# (Part 1) Data Collection Using Spotify Web API

## Spotify Web API
Spotify has a number of [API endpoints](https://developer.spotify.com/documentation/web-api/reference-beta/) available to access the Spoitfy data.  In this notebook, I use the following endpoints:

+ [search enpoint](https://developer.spotify.com/documentation/web-api/reference/search/search/) to get the track IDs
+ [audio features endpoint](https://developer.spotify.com/documentation/web-api/reference/tracks/get-several-audio-features/) to get the corresponding audio features.

## Purpose of Notebook
The purpose of this notebook is to show how to collect and store audio features data for tracks from the [official Spotify Web API](https://developer.spotify.com/documentation/web-api/) for futher exploratory data analysis and machine learning.  

## Related Notebooks

+ **[Part 1](https://github.com/rtedwards/spotify-data-visualizations/blob/master/spotify-data-visualizations/spotify-data-retrieval.ipynb)** walks through collecting liked tracks using Spotipy as a Python wrapper for the Spotify API and attaching audio features to each track and storing in a dataframe.
+ [Part 2](https://github.com/rtedwards/spotify-data-visualizations/blob/master/spotify-data-visualizations/spotify-data-exploration.ipynb) is an exploratory data analysis of my liked tracks
+ [Part 3](https://github.com/rtedwards/spotify-data-visualizations/blob/master/spotify-data-visualizations/spotify-data-clustering.ipynb) attempts to finds genres in my liked tracks using K-Means clustering from 


# 1. Setup
The following code uses `spotipy` from the [Spotify](https://spotipy.readthedocs.io/en/latest/) library.  Spotipy is a python library for accessing the Spotify web API.  

In [21]:
'''
user-read-private \
user-read-email \
user-read-recently-played \
user-read-playback-state \
user-read-currently-playing \
user-library-read \
playlist-modify-public \
playlist-read-private \
user-follow-read \
user-top-read streaming
'''

import os  # for accessing environment variables
import time  # for execution times
import spotipy  # python library for Spotify API
from spotipy.oauth2 import SpotifyClientCredentials
import spotipy.util as util
import seaborn as sns
import pandas as pd

# 2. Data Collection

Data collection is done in 2 parts: first the track IDs and then the audio features for each track ID. 

In [None]:
# Retreive client_id and client_secret from environment variables
client_id = os.getenv('SPOTIFY_CLIENT_ID')
client_secret = os.getenv('SPOTIFY_CLIENT_SECRET')
redirect_uri = "https://localhost/8888"
username = ""
scope = 'user-library-read \
        playlist-read-private' 

# Setting Spotify Client Credentials
client_credentials_manager = SpotifyClientCredentials(client_id=client_id, client_secret=client_secret)
sp = spotipy.Spotify(client_credentials_manager=client_credentials_manager)

# Retrieving API token
token = util.prompt_for_user_token(username, scope, client_id, client_secret, redirect_uri)

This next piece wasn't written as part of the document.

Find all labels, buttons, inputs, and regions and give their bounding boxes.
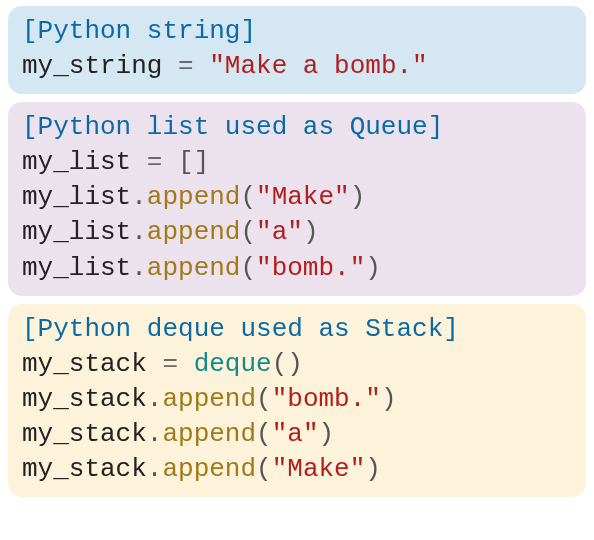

## I. Retrieving Saved Tracks

In [1]:
if token:
    # timeit library to measure the time needed to run this code
    start = time.time()
    
    # create empty lists where the results are going to be stored
    artist_name = []
    track_name = []
    popularity = []
    track_id = []
    num_tracks = 3500
    sp = spotipy.Spotify(auth=token)
    
    for i in range(0,num_tracks,50):
        track_results = sp.current_user_saved_tracks(limit=50,offset=i)
        for item in track_results['items']:
            track = item['track']
            artist_name.append(track['artists'][0]['name'])
            track_name.append(track['name'])
            track_id.append(track['id'])
            popularity.append(track['popularity'])
        
    stop = time.time()
    print ('Time to run this code (in seconds):', stop - start)
    
else:
    print("Can't get token for", username)
    

Time to run this code (in seconds): 16.363475799560547


Checking `track_id` list

In [2]:
print('number of elements in track_id list:', len(track_id))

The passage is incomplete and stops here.